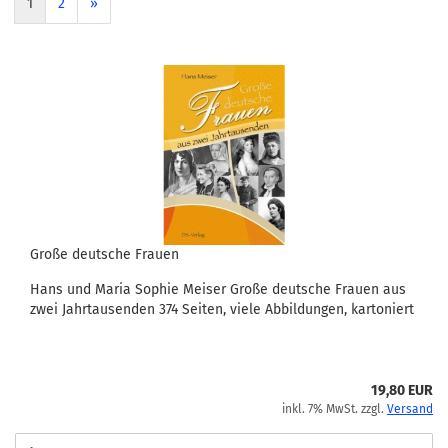
1
2
»
Große deutsche Frauen
Hans und Maria Sophie Meiser Große deutsche Frauen aus
zwei Jahrtausenden 374 Seiten, viele Abbildungen, kartoniert
19,80 EUR
inkl. 7% MwSt. zzgl.
Versand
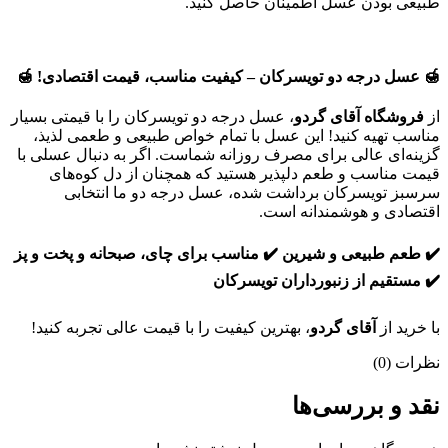
طبیعی بودن عسل اطمینان حاصل کنید.
🍯
عسل درجه دو تویسرکان – کیفیت مناسب، قیمت اقتصادی!
🍯
از
فروشگاه آقای گردو
، عسل درجه دو تویسرکان را با قیمتی بسیار
مناسب تهیه کنید! این عسل با تمام خواص طبیعی و طعمی لذیذ،
گزینه‌ای عالی برای مصرف روزانه شماست. اگر به دنبال عسلی با
قیمت مناسب و طعم دلپذیر هستید که همچنان از دل کوه‌های
سرسبز تویسرکان برداشت شده، عسل درجه دو ما انتخابی
اقتصادی و هوشمندانه است.
✔️
طعم طبیعی و شیرین
✔️
مناسب برای چای، صبحانه و پخت و پز
✔️
مستقیم از زنبورداران تویسرکان
با خرید از
آقای گردو
، بهترین کیفیت را با قیمت عالی تجربه کنید!
نظرات (0)
نقد و بررسی‌ها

Exercise -
Each line of the listing above that includes the word "مناسب" is to be counted, and only the total reported.

Exercise output -
4